Every line below should be given again without alteration.

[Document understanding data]
----------------------------------------
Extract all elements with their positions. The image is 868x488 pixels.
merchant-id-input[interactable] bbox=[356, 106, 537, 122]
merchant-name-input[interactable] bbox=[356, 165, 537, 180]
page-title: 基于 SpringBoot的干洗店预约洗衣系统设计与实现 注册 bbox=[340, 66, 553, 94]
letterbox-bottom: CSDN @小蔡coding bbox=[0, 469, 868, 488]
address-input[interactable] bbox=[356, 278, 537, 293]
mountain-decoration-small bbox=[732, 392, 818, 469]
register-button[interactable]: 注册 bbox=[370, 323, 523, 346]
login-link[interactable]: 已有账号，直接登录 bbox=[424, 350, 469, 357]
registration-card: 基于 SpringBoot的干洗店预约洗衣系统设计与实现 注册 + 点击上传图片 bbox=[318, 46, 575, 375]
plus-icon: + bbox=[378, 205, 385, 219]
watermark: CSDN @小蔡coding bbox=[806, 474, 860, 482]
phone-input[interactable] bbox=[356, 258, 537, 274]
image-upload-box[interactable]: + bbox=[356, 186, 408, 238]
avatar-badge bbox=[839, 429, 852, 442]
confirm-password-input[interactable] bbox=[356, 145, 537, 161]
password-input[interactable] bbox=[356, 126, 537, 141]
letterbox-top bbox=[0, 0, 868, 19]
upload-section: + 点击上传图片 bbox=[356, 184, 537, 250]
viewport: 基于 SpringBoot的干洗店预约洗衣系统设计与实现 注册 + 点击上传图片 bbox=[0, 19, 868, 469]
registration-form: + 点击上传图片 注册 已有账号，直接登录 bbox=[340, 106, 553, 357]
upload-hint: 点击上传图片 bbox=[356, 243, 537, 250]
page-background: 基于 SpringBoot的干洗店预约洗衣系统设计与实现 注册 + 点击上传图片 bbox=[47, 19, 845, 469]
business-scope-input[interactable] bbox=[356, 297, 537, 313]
----------------------------------------
**EXERCISE OUTPUT**
Extract all elements with their positions. The image is 868x488 pixels.
merchant-id-input[interactable] bbox=[356, 106, 537, 122]
merchant-name-input[interactable] bbox=[356, 165, 537, 180]
page-title: 基于 SpringBoot的干洗店预约洗衣系统设计与实现 注册 bbox=[340, 66, 553, 94]
letterbox-bottom: CSDN @小蔡coding bbox=[0, 469, 868, 488]
address-input[interactable] bbox=[356, 278, 537, 293]
mountain-decoration-small bbox=[732, 392, 818, 469]
register-button[interactable]: 注册 bbox=[370, 323, 523, 346]
login-link[interactable]: 已有账号，直接登录 bbox=[424, 350, 469, 357]
registration-card: 基于 SpringBoot的干洗店预约洗衣系统设计与实现 注册 + 点击上传图片 bbox=[318, 46, 575, 375]
plus-icon: + bbox=[378, 205, 385, 219]
watermark: CSDN @小蔡coding bbox=[806, 474, 860, 482]
phone-input[interactable] bbox=[356, 258, 537, 274]
image-upload-box[interactable]: + bbox=[356, 186, 408, 238]
avatar-badge bbox=[839, 429, 852, 442]
confirm-password-input[interactable] bbox=[356, 145, 537, 161]
password-input[interactable] bbox=[356, 126, 537, 141]
letterbox-top bbox=[0, 0, 868, 19]
upload-section: + 点击上传图片 bbox=[356, 184, 537, 250]
viewport: 基于 SpringBoot的干洗店预约洗衣系统设计与实现 注册 + 点击上传图片 bbox=[0, 19, 868, 469]
registration-form: + 点击上传图片 注册 已有账号，直接登录 bbox=[340, 106, 553, 357]
upload-hint: 点击上传图片 bbox=[356, 243, 537, 250]
page-background: 基于 SpringBoot的干洗店预约洗衣系统设计与实现 注册 + 点击上传图片 bbox=[47, 19, 845, 469]
business-scope-input[interactable] bbox=[356, 297, 537, 313]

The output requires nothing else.